Então na inércia de um poder legislativo que não legisla, temos outros dois que o fazem sem dó, nem piedade. Fere a separação de poderes? Claro, mas a única solução republicana passa pelo Congresso assumir suas funções ao invés de não fazer e chorar que os outros fazem. Se você e mais dois colegas recebem a incumbência de um trabalho a três e um não faz nada, qual a sua conduta? Cogite ainda que se o trabalho não for entregue vai haver sérias consequências. É a mesma situação, oras, o Congresso não faz nada e reclama quando alguém assume sua parte?
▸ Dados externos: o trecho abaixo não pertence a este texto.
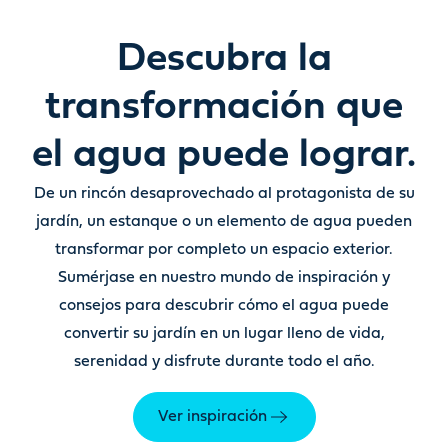
Descubra la
transformación que
el agua puede lograr.
De un rincón desaprovechado al protagonista de su
jardín
,
un estanque o un elemento de agua pueden
transformar por completo un espacio exterior.
Sumérjase en nuestro mundo de inspiración y
consejos para descubrir cómo el agua puede
convertir su jardín en un lugar lleno de vida,
serenidad y disfrute durante todo el año.
Ver inspiración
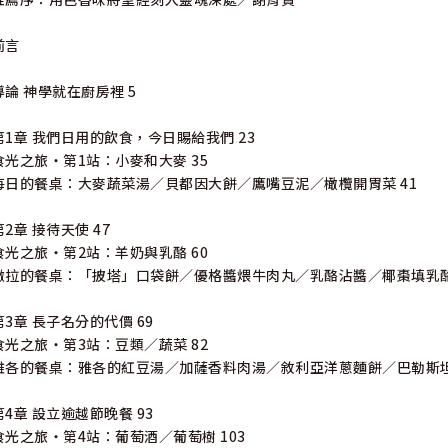
前言
導論 神學就在廚房裡 5
第1章 我們日用的飲食，今日賜給我們 23
食光之旅‧第1站：小麥和大麥 35
每日的餐桌：大麥蔬菜湯／貝都因大餅／鷹嘴豆泥／橄欖開胃菜 41
第2章 接待天使 47
食光之旅‧第2站：羊奶與乳酪 60
撒拉的餐桌：「披塔」口袋餅／優格醬煨牛肉丸／乳酪沾醬／椰棗填乳酪
第3章 長子名分的代價 69
食光之旅‧第3站：豆類／蔬菜 82
雅各的餐桌：雅各的紅豆湯／加薩香料肉湯／敘利亞洋蔥麵餅／巴勒斯坦
第4章 設立逾越節晚餐 93
食光之旅‧第4站：葡萄酒／葡萄樹 103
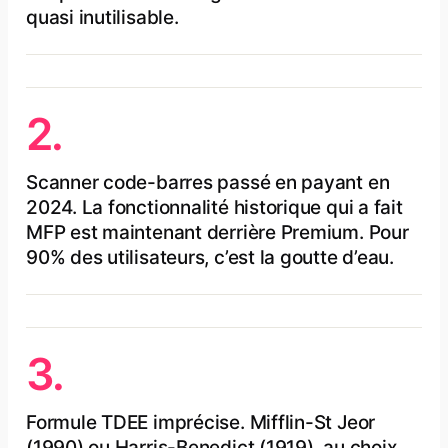
quasi inutilisable.
2.
Scanner code-barres passé en payant en
2024. La fonctionnalité historique qui a fait
MFP est maintenant derrière Premium. Pour
90% des utilisateurs, c’est la goutte d’eau.
3.
Formule TDEE imprécise. Mifflin-St Jeor
(1990) ou Harris-Benedict (1919), au choix,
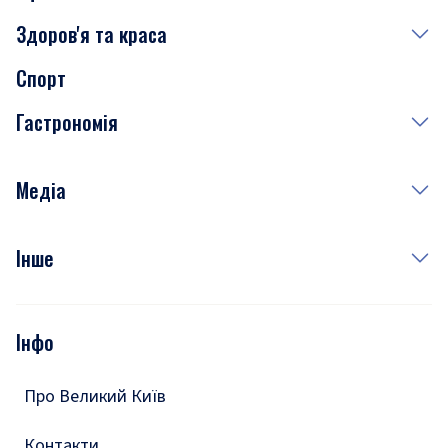
Здоров'я та краса
Сьогодні
Спорт
Завтра
Медицина
Гастрономія
Субота
Краса
Неділя
Здоров'я
Рецепти
Медіа
Куди сходити у столиці
Фото
Інше
Відео
Опитування
Подкасти
Інфо
Тести
Про Великий Київ
Контакти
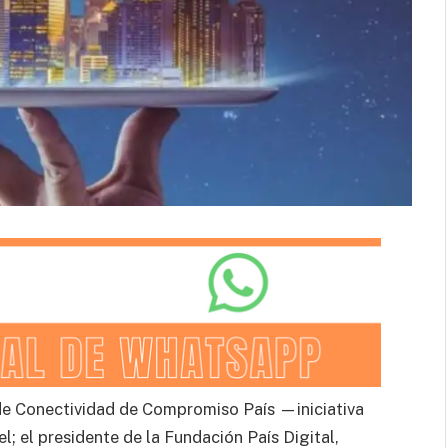
 de Conectividad de Compromiso País —iniciativa
l; el presidente de la Fundación País Digital,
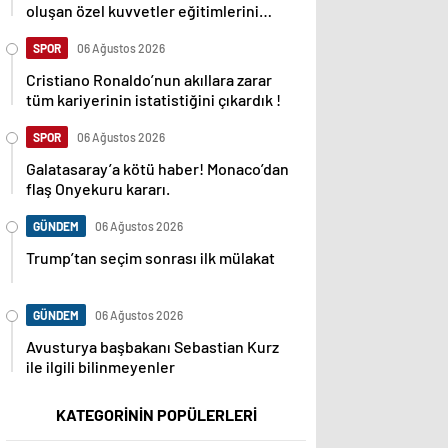
oluşan özel kuvvetler eğitimlerini
başlattı.
SPOR
06 Ağustos 2026
Cristiano Ronaldo’nun akıllara zarar
tüm kariyerinin istatistiğini çıkardık !
SPOR
06 Ağustos 2026
Galatasaray’a kötü haber! Monaco’dan
flaş Onyekuru kararı.
GÜNDEM
06 Ağustos 2026
Trump’tan seçim sonrası ilk mülakat
GÜNDEM
06 Ağustos 2026
Avusturya başbakanı Sebastian Kurz
ile ilgili bilinmeyenler
KATEGORİNİN POPÜLERLERİ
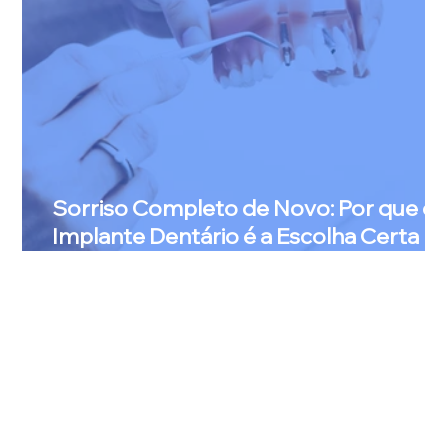
Sorriso Completo de Novo: Por que o
Implante Dentário é a Escolha Certa
para Você?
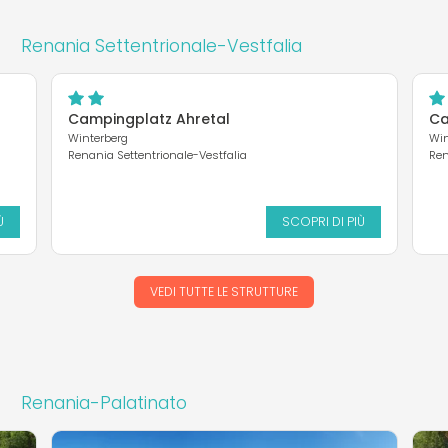
Renania Settentrionale-Vestfalia
Campingplatz Ahretal
Ca
Winterberg
Win
Renania Settentrionale-Vestfalia
Ren
Ù
SCOPRI DI PIÙ
VEDI TUTTE LE STRUTTURE
Renania-Palatinato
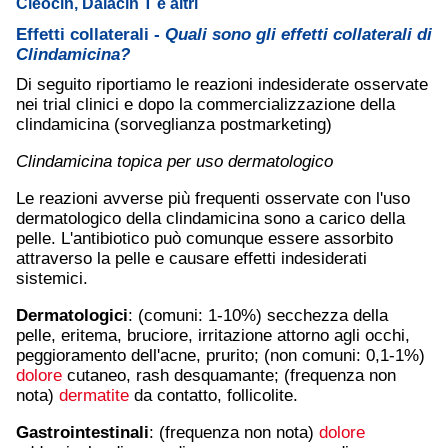
Cleocin, Dalacin T e altri
Effetti collaterali -
Quali sono gli effetti collaterali di
Clindamicina?
Di seguito riportiamo le reazioni indesiderate osservate
nei trial clinici e dopo la commercializzazione della
clindamicina (sorveglianza postmarketing)
Clindamicina topica per uso dermatologico
Le reazioni avverse più frequenti osservate con l'uso
dermatologico della clindamicina sono a carico della
pelle. L'antibiotico può comunque essere assorbito
attraverso la pelle e causare effetti indesiderati
sistemici.
Dermatologici
: (comuni: 1-10%) secchezza della
pelle, eritema, bruciore, irritazione attorno agli occhi,
peggioramento dell'acne, prurito; (non comuni: 0,1-1%)
dolore
cutaneo, rash desquamante; (frequenza non
nota)
dermatite
da contatto, follicolite.
Gastrointestinali
: (frequenza non nota)
dolore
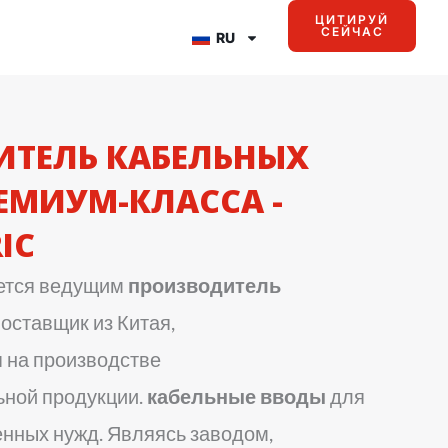
ЦИТИРУЙ
СЕЙЧАС
RU
ТЕЛЬ КАБЕЛЬНЫХ
ЕМИУМ-КЛАССА -
IC
ется ведущим
производитель
оставщик из Китая,
 на производстве
ной продукции.
кабельные вводы
для
ных нужд. Являясь заводом,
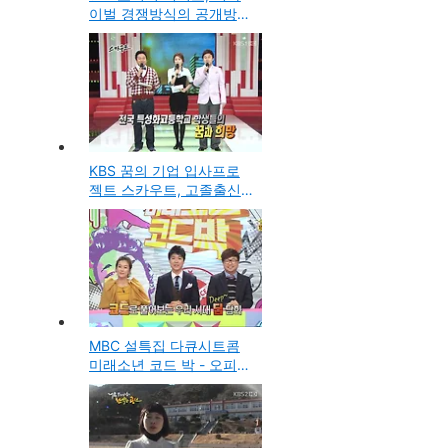
이벌 경쟁방식의 공개방송
케이블TV의 코미디 프로
그램
KBS 꿈의 기업 입사프로
젝트 스카우트, 고졸출신
을 정규직 사용으로 채용
하는 서바이벌 프로그램
MBC 설특집 다큐시트콤
미래소년 코드 박 - 오피스
와이프, 인센티브 등 직장
인의 애환을 그린 방송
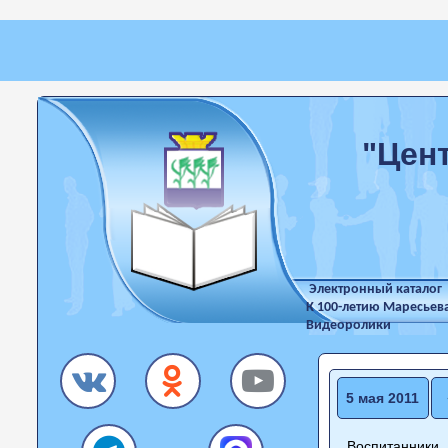
"Цен
Электронный каталог
К 100-летию Маресьев
Видеоролики
5 мая 2011
Воспитанники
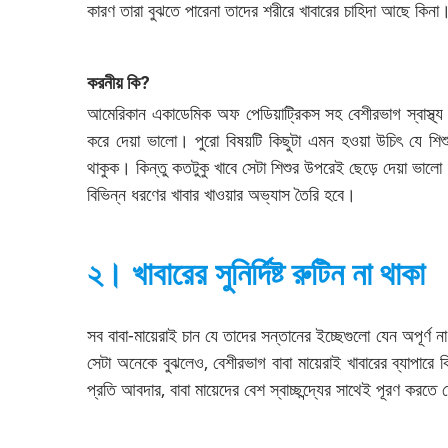
কারণ তারা বুঝতে পারেনা তাদের শরীরে খাবারের চাহিদা আছে কিনা
করনীয় কি
?
আমেরিকান একাডেমিক অফ পেডিয়াট্রিকস সহ বেশীরভাগ স্বাস্থ্য 
করে দেয়া ভালো। পুরো বিষয়টি কিছুটা এমন হওয়া উচিৎ যে শিশ
থাকুক। কিন্তু কতটুকু খাবে সেটা শিশুর উপরেই ছেড়ে দেয়া ভালো।
বিভিন্ন ধরণের খাবার খাওয়ার অভ্যাস তৈরি হবে।
২। খাবারের সুনির্দিষ্ট রুটিন না থাকা
সব বাবা-মায়েরাই চান যে তাদের সন্তানের ইচ্ছেগুলো যেন অপূর্
সেটা অনেকে বুঝলেও, বেশীরভাগ বাবা মায়েরাই খাবারের ব্যাপারে 
প্রতি আবদার, বাবা মায়েদের বেশ স্বাচ্ছন্দ্যের সাথেই পূরণ করতে 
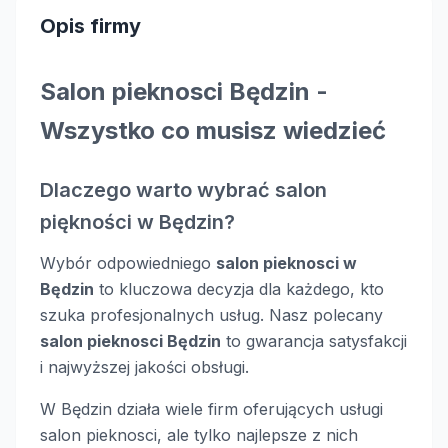
Opis firmy
Salon pieknosci Będzin -
Wszystko co musisz wiedzieć
Dlaczego warto wybrać salon
piękności w Będzin?
Wybór odpowiedniego
salon pieknosci w
Będzin
to kluczowa decyzja dla każdego, kto
szuka profesjonalnych usług. Nasz polecany
salon pieknosci Będzin
to gwarancja satysfakcji
i najwyższej jakości obsługi.
W Będzin działa wiele firm oferujących usługi
salon pieknosci, ale tylko najlepsze z nich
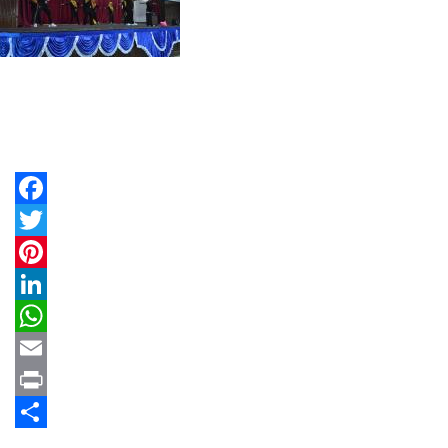
Facebook
Twitter
Pinterest
LinkedIn
WhatsApp
Email
Print
Share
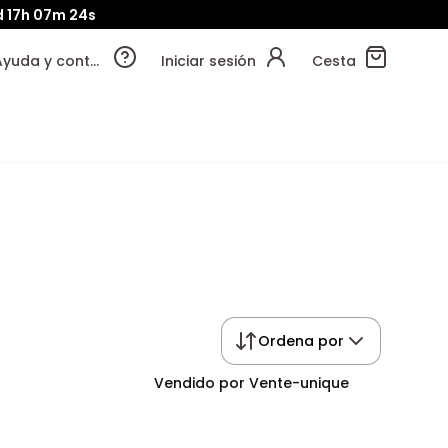
d
17h
07m
23s
Ayuda y contacto
Iniciar sesión
Cesta
Ordena por
Vendido por Vente-unique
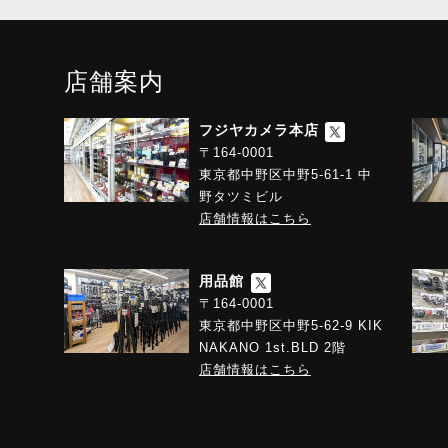
店舗案内
フジヤカメラ本店
〒164-0001
東京都中野区中野5-61-1 中
野タツミビル
店舗情報はこちら
用品館
〒164-0001
東京都中野区中野5-62-9 KIK
NAKANO 1st.BLD 2階
店舗情報はこちら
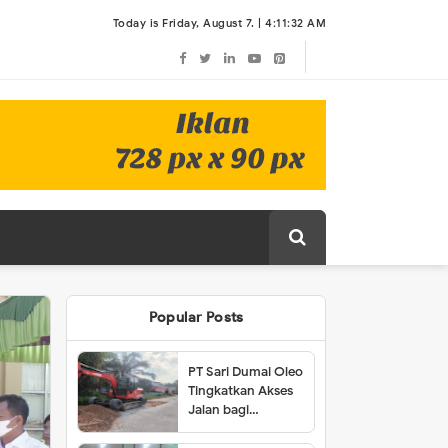
Today is Friday, August 7. |
4:11:32 AM
Popular Posts
PT Sari Dumai Oleo
Tingkatkan Akses
Jalan bagi
Masyarakat Lubuk
Gaung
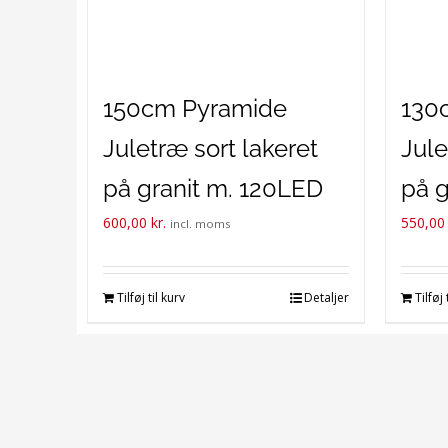
150cm Pyramide
130
Juletræ sort lakeret
Jule
på granit m. 120LED
på g
600,00
kr.
550,0
lyskæde
lys
incl. moms
Tilføj til kurv
Detaljer
Tilføj 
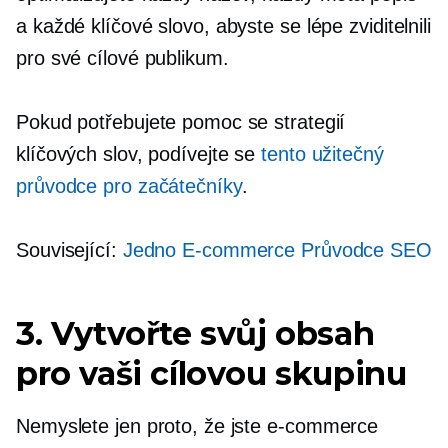
a každé klíčové slovo, abyste se lépe zviditelnili
pro své cílové publikum.
Pokud potřebujete pomoc se strategií
klíčových slov, podívejte se
tento užitečný
průvodce pro začátečníky
.
Související:
Jedno
E-commerce
Průvodce SEO
3. Vytvořte svůj obsah
pro vaši cílovou skupinu
Nemyslete jen proto, že jste
e-commerce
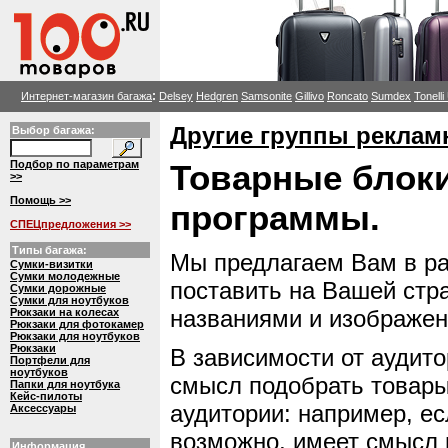
:
Интернет-магазин багажа
Delsey
Hedgren
Samsonite
Gillivo
Roncato
Sumdex
Tonell
Другие группы реклам
Выбор багажа:
Подбор по параметрам
Товарные блоки
>>
Помощь >>
программы.
СПЕЦпредложения >>
Типы багажа:
Мы предлагаем Вам в р
Сумки-визитки
Сумки молодежные
поставить на Вашей стра
Сумки дорожные
Сумки для ноутбуков
названиями и изображен
Рюкзаки на колесах
Рюкзаки для фотокамер
Рюкзаки для ноутбуков
Рюкзаки
В зависимости от аудито
Портфели для
ноутбуков
смысл подобрать товар
Папки для ноутбука
Кейс-пилоты
аудитории: например, ес
Аксессуары
возможно, имеет смысл 
Информация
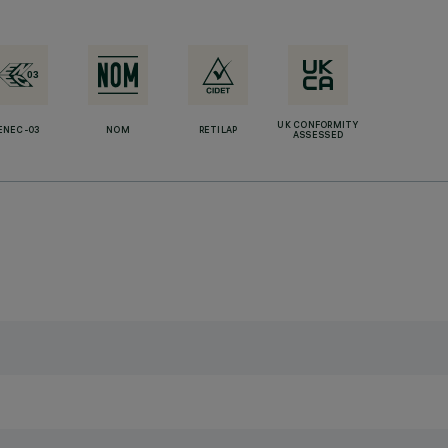
UK CONFORMITY
ENEC-03
NOM
RETILAP
ASSESSED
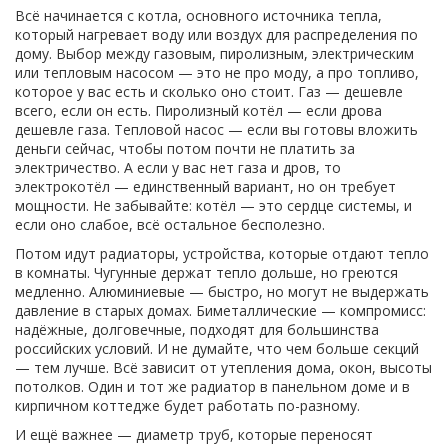
Всё начинается с
котла
,
основного источника тепла,
который нагревает воду или воздух для распределения по
дому
. Выбор между газовым, пиролизным, электрическим
или тепловым насосом — это не про моду, а про топливо,
которое у вас есть и сколько оно стоит. Газ — дешевле
всего, если он есть. Пиролизный котёл — если дрова
дешевле газа. Тепловой насос — если вы готовы вложить
деньги сейчас, чтобы потом почти не платить за
электричество. А если у вас нет газа и дров, то
электрокотёл — единственный вариант, но он требует
мощности. Не забывайте: котёл — это сердце системы, и
если оно слабое, всё остальное бесполезно.
Потом идут
радиаторы
,
устройства, которые отдают тепло
в комнаты
. Чугунные держат тепло дольше, но греются
медленно. Алюминиевые — быстро, но могут не выдержать
давление в старых домах. Биметаллические — компромисс:
надёжные, долговечные, подходят для большинства
российских условий. И не думайте, что чем больше секций
— тем лучше. Всё зависит от утепления дома, окон, высоты
потолков. Один и тот же радиатор в панельном доме и в
кирпичном коттедже будет работать по-разному.
И ещё важнее —
диаметр труб
,
которые переносят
Nossa crise não é de separação de poderes e sim de inoperância do legislativo com seus trezentos e doze partidos e segundos de horário eleitoral para negociar.
 
Daí, concluindo, como não faz nada e também não quer deixar ninguém fazer, o Congresso, com apoio incondicional dos mensaleiros em patética atitude revanchista, resolve reviver um ridículo Projeto de Emenda Constitucional (PEC) 33/11 que, às escâncaras, visa tão somente impedir o Supremo de exercer suas funções. Pior, atrelando a eficácia de suas decisões (Súmulas, declaração de inconstitucionalidade quanto a emendas constitucionais, bem como quórum de votações) ao parlamento. Ou seja, para resolver o problema de sua inércia, vai tornar inerte também o judiciário (pelo menos assim não vai poder ser acusado sozinho).
 
Como se pode notar o poder que mais precisa realmente de reformas, aliás, urgentes, é o legislativo, com uma estrutura gigantesca, caríssima e inoperante, um verdadeiro elefante branco que somos obrigados a suportar e uma vocação muito mais dirigida a balcão de negócios do que à representação da vontade brasileira, subserviente ao governante de plantão, contanto que abertas as torneiras do erário de todos nós e acostumado ao "toma lá, dá cá" entre leis e orçamentos.

É para esse congresso que voam nossos anseios de um país melhor, dotado de um caráter atuante, fiscalizador e antenado com a realidade social  cotidiana e os anseios de nossa população já tão desencantada com corrupção e proselitismo.